Tuttavia, ha descritto il narcisismo come una “organizzazione di personalità borderline” di moderata severità, caratterizzata da un’identità integrata ma grandiosa, che si appella a difese primitive, in particolare la scissione.
Quest’ultima è la tendenza a vedere gli oggetti, cioè le persone, come tutti buoni o tutti cattivi.
Kernberg identifica l’eziologia di questi problemi con il concetto di Sè come una fissazione durante la fase del processo di separazione-individuazione del bambino e del caregiver, ossia il periodo di sviluppo in cui il bambino inizia ad agire indipendentemente dalla madre.
È durante questo processo che il bambino normalmente smette di scindersi e forma immagini integrate di sé e degli altri all’interno dell’Io. Tuttavia, questo processo può essere vanificato se il comportamento orientato alla crescita del bambino è punito dal rifiuto dell’affetto da parte della madre.
Quindi, il bambino è posto in un doppio legame.

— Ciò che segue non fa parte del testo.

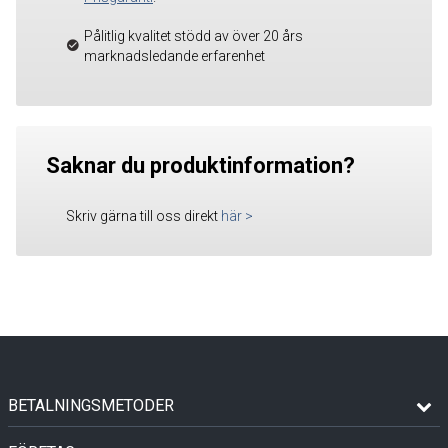
Pålitlig kvalitet stödd av över 20 års
marknadsledande erfarenhet
Saknar du produktinformation?
Skriv gärna till oss direkt
här
>
BETALNINGSMETODER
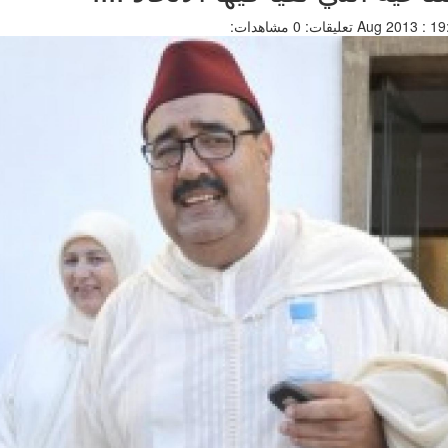
تعليقات: 0
مشاهدات:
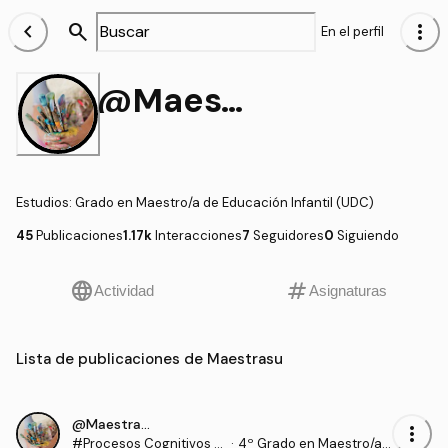
chevron_left
search
more_vert
En el perfil
@Maestrasu
Estudios
:
Grado en Maestro/a de Educación Infantil (UDC)
45
Publicaciones
1.17k
Interacciones
7
Seguidores
0
Siguiendo
language
tag
Actividad
Asignaturas
Lista de publicaciones de Maestrasu
@Maestrasu
more_vert
#Procesos Cognitivos e
·
4º Grado en Maestro/a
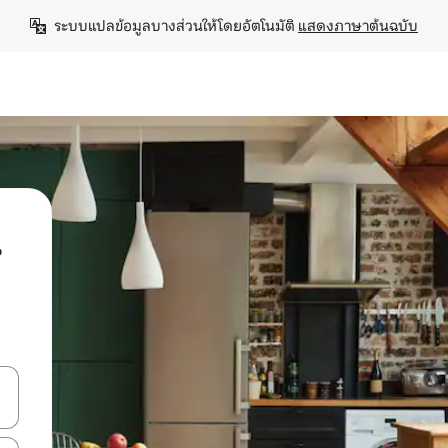
ระบบแปลข้อมูลบางส่วนให้โดยอัตโนมัติ 
แสดงภาษาต้นฉบับ
น
ลการค้นหา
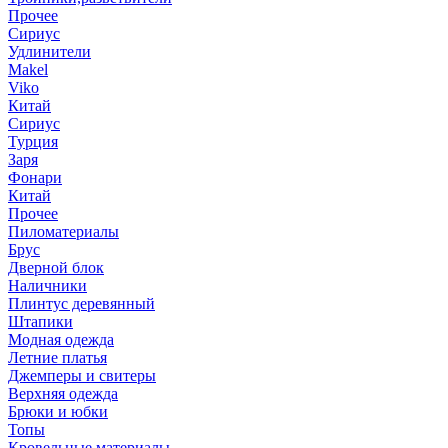
Прочее
Сириус
Удлинители
Makel
Viko
Китай
Сириус
Турция
Заря
Фонари
Китай
Прочее
Пиломатериалы
Брус
Дверной блок
Наличники
Плинтус деревянный
Штапики
Модная одежда
Летние платья
Джемперы и свитеры
Верхняя одежда
Брюки и юбки
Топы
Кровельные материалы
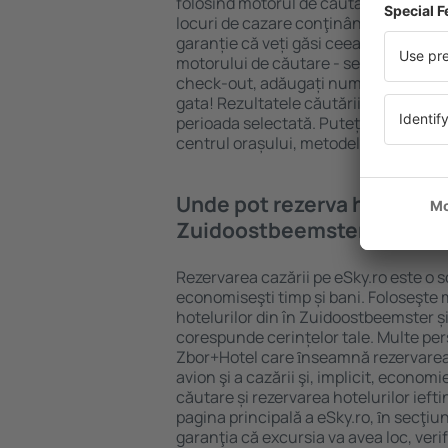
folosind motorul de căutare cazare e
locuri de cazare conţinând o gamă lar
garanție că veți găsi ceea ce căutați
motorului de căutare - selectați locul
check-out, adăugați numărul de oasp
gata! Rezultatele căutării vă vor arăt
perioada selectată. Puteți verifica uşo
centrul orașului, metodele de plată și 
Unde pot rezerva hoteluri ȋ
Zuidoostbeemster?
Rezervarea cazării pe eSky.ro este o so
economiseşti timp și bani. Foloseşte 
hotelurilor din în Zuidoostbeemster ș
corespunde cerințelor tale. Multe pe
Zbor+Hotel care ȋnseamnă rezervarea 
avion şi a cazării şi, implicit, econom
căutare și rezervarea hotelurilor iefti
pagina principală a eSky.ro, ȋn secţiu
garanţia că excursia va avea loc, ver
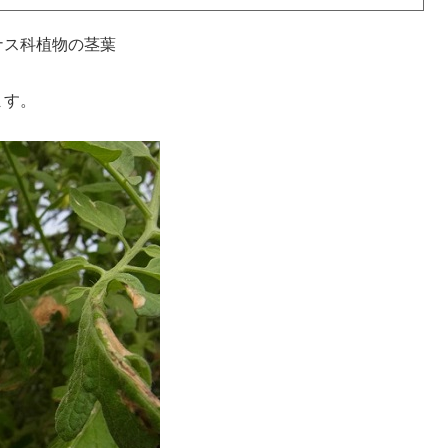
ナス科植物の茎葉
ます。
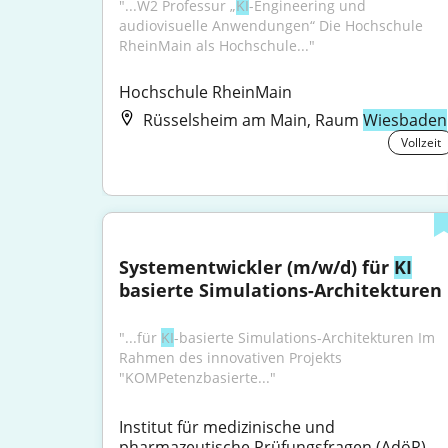
"...W2 Professur „
KI
-Engineering und 
audiovisuelle Anwendungen“ Die Hochschule 
RheinMain als Hochschule..."
Hochschule RheinMain
Rüsselsheim am Main, Raum
Wiesbaden
Vollzeit
Systementwickler (m/w/d) für 
KI
basierte Simulations-Architekturen
"...für 
KI
-basierte Simulations-Architekturen Im 
Rahmen des innovativen Projekts 
"KOMPetenzbasierte..."
Institut für medizinische und 
pharmazeutische Prüfungsfragen (AdöR)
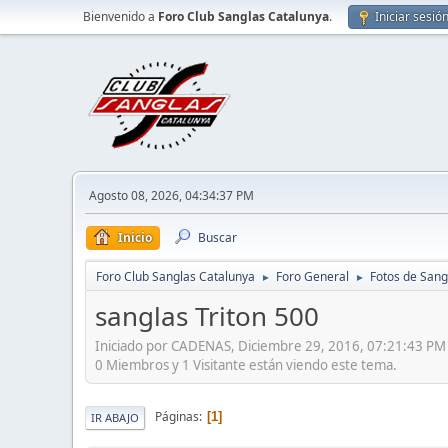
Bienvenido a
Foro Club Sanglas Catalunya
.
Iniciar sesió
Agosto 08, 2026, 04:34:37 PM
Inicio
Buscar
Foro Club Sanglas Catalunya
Foro General
Fotos de Sang
►
►
sanglas Triton 500
Iniciado por CADENAS, Diciembre 29, 2016, 07:21:43 PM
0 Miembros y 1 Visitante están viendo este tema.
Páginas
1
IR ABAJO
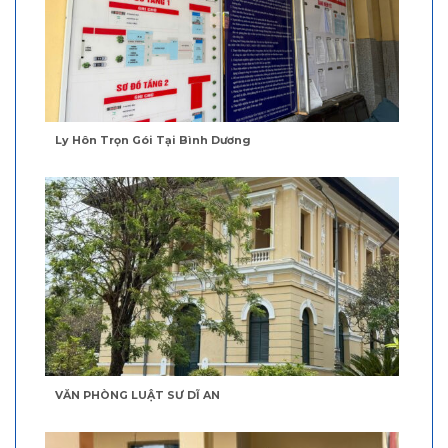
Ly Hôn Trọn Gói Tại Bình Dương
VĂN PHÒNG LUẬT SƯ DĨ AN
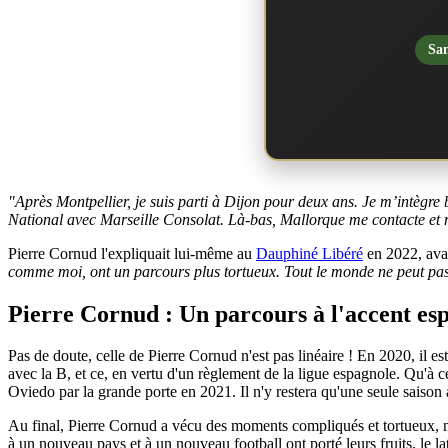
San
"Après Montpellier, je suis parti à Dijon pour deux ans. Je m’intègre b
National avec Marseille Consolat. Là-bas, Mallorque me contacte et me
Pierre Cornud l'expliquait lui-même au
Dauphiné Libéré
en 2022, avan
comme moi, ont un parcours plus tortueux. Tout le monde ne peut pa
Pierre Cornud : Un parcours à l'accent es
Pas de doute, celle de Pierre Cornud n'est pas linéaire ! En 2020, il e
avec la B, et ce, en vertu d'un règlement de la ligue espagnole. Qu'à cel
Oviedo par la grande porte en 2021. Il n'y restera qu'une seule saison
Au final, Pierre Cornud a vécu des moments compliqués et tortueux, no
à un nouveau pays et à un nouveau football ont porté leurs fruits. le lat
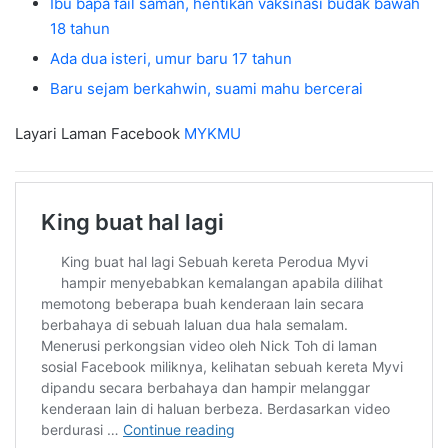
Ibu bapa fail saman, hentikan vaksinasi budak bawah
18 tahun
Ada dua isteri, umur baru 17 tahun
Baru sejam berkahwin, suami mahu bercerai
Layari Laman Facebook
MYKMU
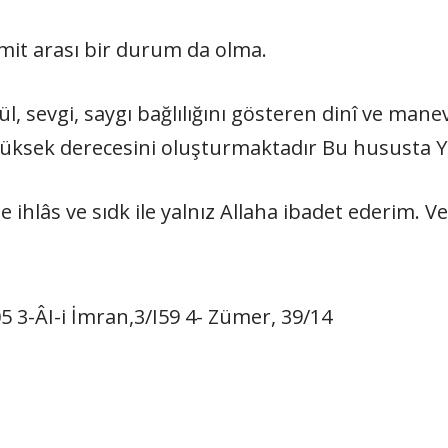
ümit arası bir durum da olma.
k­kül, sevgi, saygı bağlılığını gösteren dinî ve ma
yüksek derecesini oluşturmaktadır Bu hususta Y
de ihlâs ve sıdk ile yalnız Allaha ibadet ederim
05 3-ÂI-i İmran,3/I59 4- Zümer, 39/14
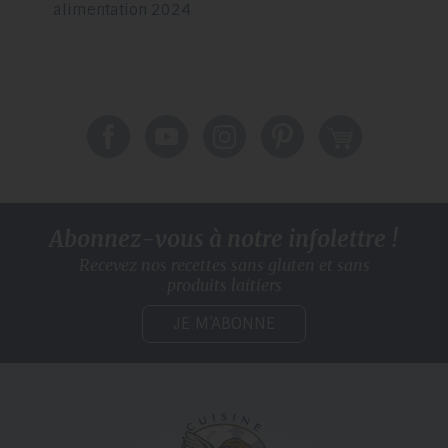
alimentation 2024
Abonnez-vous à notre infolettre !
Recevez nos recettes sans gluten
et sans
produits laitiers
JE M’ABONNE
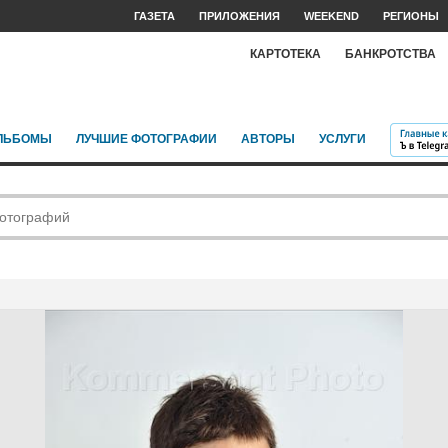
ГАЗЕТА
ПРИЛОЖЕНИЯ
WEEKEND
РЕГИОНЫ
КАРТОТЕКА
БАНКРОТСТВА
ЛЬБОМЫ
ЛУЧШИЕ ФОТОГРАФИИ
АВТОРЫ
УСЛУГИ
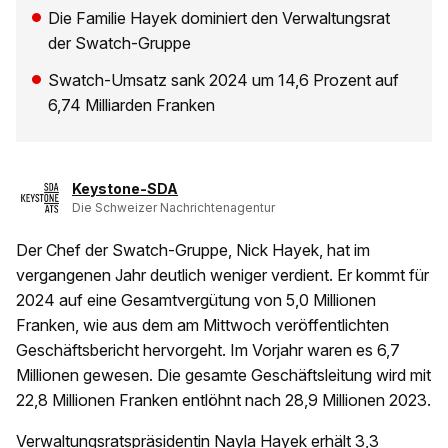
Die Familie Hayek dominiert den Verwaltungsrat
der Swatch-Gruppe
Swatch-Umsatz sank 2024 um 14,6 Prozent auf
6,74 Milliarden Franken
Keystone-SDA
Die Schweizer Nachrichtenagentur
Der Chef der Swatch-Gruppe, Nick Hayek, hat im
vergangenen Jahr deutlich weniger verdient. Er kommt für
2024 auf eine Gesamtvergütung von 5,0 Millionen
Franken, wie aus dem am Mittwoch veröffentlichten
Geschäftsbericht hervorgeht. Im Vorjahr waren es 6,7
Millionen gewesen. Die gesamte Geschäftsleitung wird mit
22,8 Millionen Franken entlöhnt nach 28,9 Millionen 2023.
Verwaltungsratspräsidentin Nayla Hayek erhält 3,3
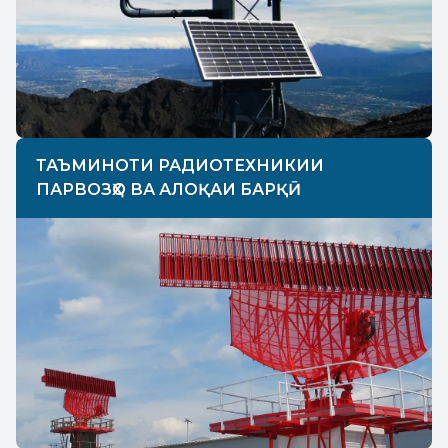
ТАЪМИНОТИ РАДИОТЕХНИКИИ
ПАРВОЗҲО ВА АЛОҚАИ БАРҚӢ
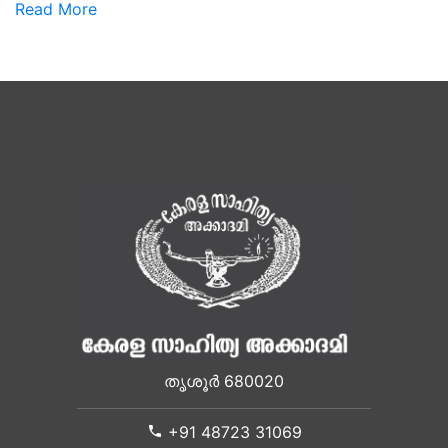
Read More
തൃശൂർ 680020
+91 48723 31069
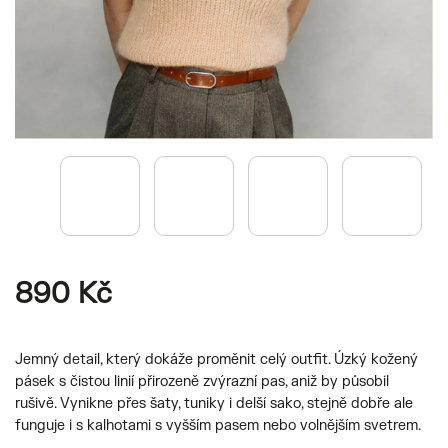
890 Kč
Jemný detail, který dokáže proměnit celý outfit. Úzký kožený
pásek s čistou linií přirozeně zvýrazní pas, aniž by působil
rušivě. Vynikne přes šaty, tuniky i delší sako, stejně dobře ale
funguje i s kalhotami s vyšším pasem nebo volnějším svetrem.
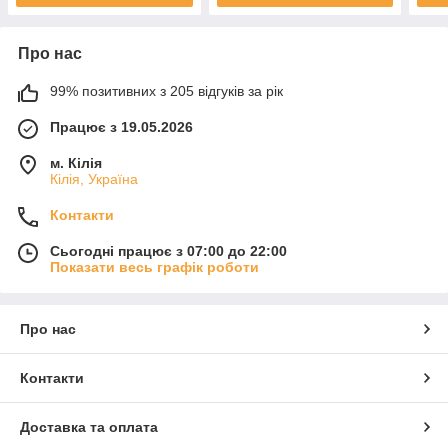
Про нас
99% позитивних з 205 відгуків за рік
Працює з 19.05.2026
м. Кілія
Кілія, Україна
Контакти
Сьогодні працює з 07:00 до 22:00
Показати весь графік роботи
Про нас
Контакти
Доставка та оплата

Per crescere, il bambino ha bisogno del sostegno del caregiver. Tuttavia, il bambino perderà quel sostegno emotivo se crescerà.
Kernberg non intendeva collocare l’eziologia del narcisismo esclusivamente nell’ambiente. Ha infatti suggerito che una “mancanza di tolleranza all’ansia dal punto di vista costituzionale in relazione agli impulsi aggressivi” potrebbe anche giocare un ruolo nello sviluppo della patologia narcisistica.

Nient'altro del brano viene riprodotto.